Repeat every entry word for word, skipping the pictures.

:: DATASET EXCERPTS ::

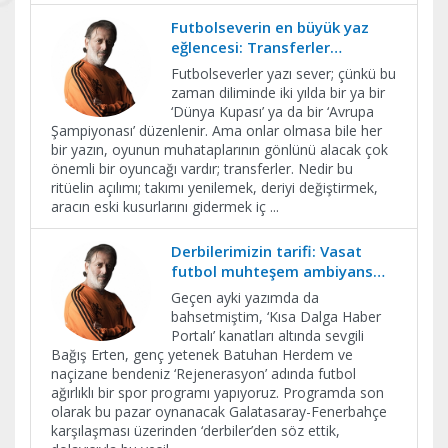
Futbolseverin en büyük yaz
eğlencesi: Transferler…
Futbolseverler yazı sever; çünkü bu
zaman diliminde iki yılda bir ya bir
‘Dünya Kupası’ ya da bir ‘Avrupa
Şampiyonası’ düzenlenir. Ama onlar olmasa bile her
bir yazın, oyunun muhataplarının gönlünü alacak çok
önemli bir oyuncağı vardır; transferler. Nedir bu
ritüelin açılımı; takımı yenilemek, deriyi değiştirmek,
aracın eski kusurlarını gidermek iç
...
Derbilerimizin tarifi: Vasat
futbol muhteşem ambiyans…
Geçen ayki yazımda da
bahsetmiştim, ‘Kısa Dalga Haber
Portalı’ kanatları altında sevgili
Bağış Erten, genç yetenek Batuhan Herdem ve
naçizane bendeniz ‘Rejenerasyon’ adında futbol
ağırlıklı bir spor programı yapıyoruz. Programda son
olarak bu pazar oynanacak Galatasaray-Fenerbahçe
karşılaşması üzerinden ‘derbiler’den söz ettik,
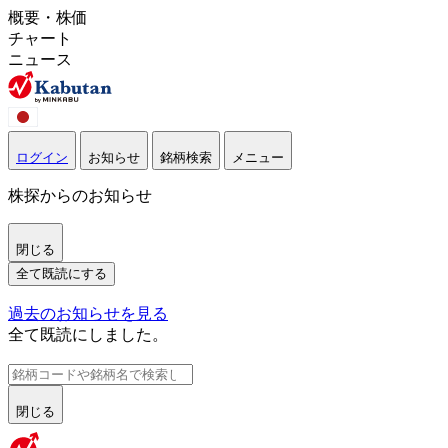
概要・株価
チャート
ニュース
ログイン
お知らせ
銘柄検索
メニュー
株探からのお知らせ
閉じる
全て既読にする
過去のお知らせを見る
全て既読にしました。
閉じる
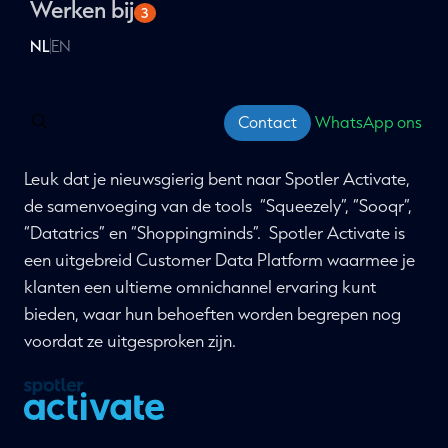
Social advertising
Werken bij
Microsoft Ads
Over Clever Campus
3
Onze missie & visie
Conversie Optimalisatie
VWO
Food For Thought event
Alle Advertising services
Onze aanpak
WordPress
Channable
Websites
A/B testen
Trainingen
NL
EN
Onze experts
Onze vacatures
WooCommerce
Meta Ads
Gratis webinars
Alle Insights services
Onze prijzenkast
Webinars terugkijken
Magento 2
Spotler Activate
Contact
WhatsApp ons
Leuk dat je nieuwsgierig bent naar Spotler Activate,
de samenvoeging van de tools “Squeezely”, “Sooqr”,
“Datatrics” en “Shoppingminds”. Spotler Activate is
een uitgebreid Customer Data Platform waarmee je
klanten een ultieme omnichannel ervaring kunt
bieden, waar hun behoeften worden begrepen nog
voordat ze uitgesproken zijn.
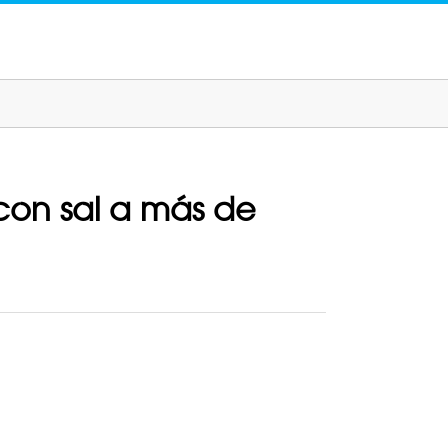
con sal a más de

:::

▸ ANSWER AREA
Futbolseverin en büyük yaz
eğlencesi: Transferler…
Futbolseverler yazı sever; çünkü bu
zaman diliminde iki yılda bir ya bir
‘Dünya Kupası’ ya da bir ‘Avrupa
Şampiyonası’ düzenlenir. Ama onlar olmasa bile her
bir yazın, oyunun muhataplarının gönlünü alacak çok
önemli bir oyuncağı vardır; transferler. Nedir bu
ritüelin açılımı; takımı yenilemek, deriyi değiştirmek,
aracın eski kusurlarını gidermek iç
...
Derbilerimizin tarifi: Vasat
futbol muhteşem ambiyans…
Geçen ayki yazımda da
bahsetmiştim, ‘Kısa Dalga Haber
Portalı’ kanatları altında sevgili
Bağış Erten, genç yetenek Batuhan Herdem ve
naçizane bendeniz ‘Rejenerasyon’ adında futbol
ağırlıklı bir spor programı yapıyoruz. Programda son
olarak bu pazar oynanacak Galatasaray-Fenerbahçe
karşılaşması üzerinden ‘derbiler’den söz ettik,
概要・株価
チャート
ニュース
ログイン
お知らせ
銘柄検索
メニュー
株探からのお知らせ
閉じる
全て既読にする
過去のお知らせを見る
全て既読にしました。
閉じる
Social advertising
Werken bij
Microsoft Ads
Over Clever Campus
3
Onze missie & visie
Conversie Optimalisatie
VWO
Food For Thought event
Alle Advertising services
Onze aanpak
WordPress
Channable
Websites
A/B testen
Trainingen
NL
EN
Onze experts
Onze vacatures
WooCommerce
Meta Ads
Gratis webinars
Alle Insights services
Onze prijzenkast
Webinars terugkijken
Magento 2
Spotler Activate
Contact
WhatsApp ons
Leuk dat je nieuwsgierig bent naar Spotler Activate,
de samenvoeging van de tools “Squeezely”, “Sooqr”,
“Datatrics” en “Shoppingminds”. Spotler Activate is
een uitgebreid Customer Data Platform waarmee je
klanten een ultieme omnichannel ervaring kunt
bieden, waar hun behoeften worden begrepen nog
voordat ze uitgesproken zijn.
con sal a más de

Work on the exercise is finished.